新たな脅威
夢小説設定
ご利用の端末、あるいはブラウザ設定では夢小説機能をご利用になることができません。
古いスマートフォン端末や、一部ブラウザのプライベートブラウジング機能をご利用の際は、機能に制限が掛かることがございます。
異体の知れないものに異界士が襲撃される事件が生じてから暫く。日に日に、その件数は増えていっていた。この事態に頭を悩ましていた頃、一本の連絡が入った。その連絡を聞いた博臣は志帆を誘って車に乗り込んだ。運転席に乗り込んだ博臣は助手席に志帆が乗ったのを確認すると車を発進させる。一本の長いまっすぐの道、トンネルを抜けた先までついた博臣はポツリと声を漏らす。
「ん?そこか。」
運転していた博臣が前方に目を凝らす。
そして、彼はゆっくりとブレーキを踏んでいきある人物の立っている場所に停車させるのだった。
「またか?」
運転席側の窓を開けた博臣は視線を前に見据えたまま尋ねる。
「えー、異界士が何人かやられたそうよ。」
博臣の問いに立っていた雫が答える。
「まだ近いか?」
そう言いながらバタンと車の扉を閉め外に出る博臣。追うように、志帆も車の外に出た。車内から外にでた志帆は吹きつける風に靡く銀色の髪を咄嗟に手で押さえながら前を見据えた。

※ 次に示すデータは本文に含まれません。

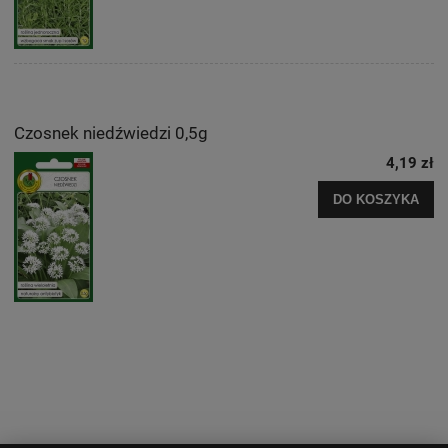
Czosnek niedźwiedzi 0,5g
4,19 zł
DO KOSZYKA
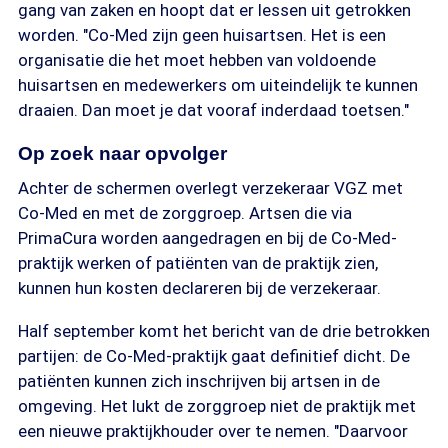
gang van zaken en hoopt dat er lessen uit getrokken
worden. "Co-Med zijn geen huisartsen. Het is een
organisatie die het moet hebben van voldoende
huisartsen en medewerkers om uiteindelijk te kunnen
draaien. Dan moet je dat vooraf inderdaad toetsen."
Op zoek naar opvolger
Achter de schermen overlegt verzekeraar VGZ met
Co-Med en met de zorggroep. Artsen die via
PrimaCura worden aangedragen en bij de Co-Med-
praktijk werken of patiënten van de praktijk zien,
kunnen hun kosten declareren bij de verzekeraar.
Half september komt het bericht van de drie betrokken
partijen: de Co-Med-praktijk gaat definitief dicht. De
patiënten kunnen zich inschrijven bij artsen in de
omgeving. Het lukt de zorggroep niet de praktijk met
een nieuwe praktijkhouder over te nemen. "Daarvoor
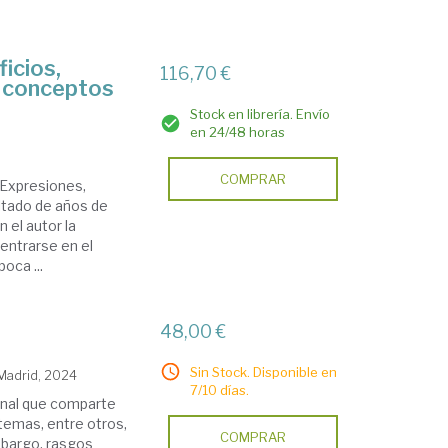
ficios,
116,70 €
 conceptos
Stock en librería. Envío
en 24/48 horas
COMPRAR
 Expresiones,
ultado de años de
 el autor la
entrarse en el
oca ...
48,00 €
Sin Stock. Disponible en
 Madrid, 2024
7/10 días.
onal que comparte
 temas, entre otros,
COMPRAR
mbargo, rasgos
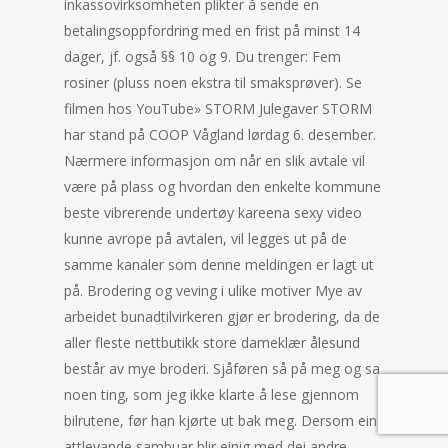
inkassovirksomheten plikter å sende en
betalingsoppfordring med en frist på minst 14
dager, jf. også §§ 10 og 9. Du trenger: Fem
rosiner (pluss noen ekstra til smaksprøver). Se
filmen hos YouTube» STORM Julegaver STORM
har stand på COOP Vågland lørdag 6. desember.
Nærmere informasjon om når en slik avtale vil
være på plass og hvordan den enkelte kommune
beste vibrerende undertøy kareena sexy video
kunne avrope på avtalen, vil legges ut på de
samme kanaler som denne meldingen er lagt ut
på. Brodering og veving i ulike motiver Mye av
arbeidet bunadtilvirkeren gjør er brodering, da de
aller fleste nettbutikk store dameklær ålesund
består av mye broderi. Sjåføren så på meg og sa
noen ting, som jeg ikke klarte å lese gjennom
bilrutene, før han kjørte ut bak meg. Dersom ein
attlevande sambuar blir einig med dei andre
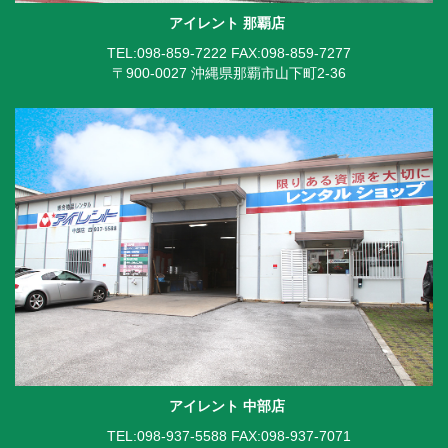
アイレント 那覇店
TEL:098-859-7222
FAX:098-859-7277
〒900-0027 沖縄県那覇市山下町2-36
アイレント 中部店
TEL:098-937-5588
FAX:098-937-7071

風に乗って漂う重たい空気がビシビシと伝わってくる。その不穏な空気に3人は警戒心を強め、目線を鋭くした。
何かがいる……そんな気配がしたのだ
「どうやら、探す手間が省けたみたいね。狙われているみたい…」
雫は稼働を確認するように右足を上げて下ろし
志帆は左手に橙色の光を……
博臣は右手から青黒い光を……
バチッと一瞬手元で稲妻のように光らせ、
いつでも戦闘に入れるように3人は厳戒体勢に入る。
「私達!!!!」
雫が右足を上げ勢いよく地面を踏む。
衝撃波が地面に広がり、潜んでいた沢山の黒い物体が墨汁のように飛び出てくる。
滴状の黒い液体は徐々に宙で集まりだす。そしてそれは津波のように3人に向けて濁流のように押し寄せてきた。
一斉に飛び上がった3人。
だが、黒い液体は勢いよく迫ってきた。
博臣は冷静に檻を自分の前に張り
志帆が鉄扇で風を起こし
雫がその集まった塊を宙に浮いた状態から拳で叩きつける。
その衝撃は土埃を巻き上げ地面に大きな跡を残す。
「二人共…後ろ…」
何か見つけたのかか細く鋭い声を志帆が発する。その声に二人は後ろを振り向いた。そこには奥からこちらに向かってくる黒い人状の者が8体いた。
「で、結局これは妖夢なの?傀儡な。」
雫が訝しげに尋ねる。それに申し訳無さそうに志帆が嘆くように呟いた。
「まだ不明です…」
「なるほどねー。
じゃあ、倒したら彩華に高く買ってもらわないと!」
その言葉に雫はニヤリと好戦的に口角を上げた。そして我先にと先陣を切るように雫は一目散に飛び出すのだった。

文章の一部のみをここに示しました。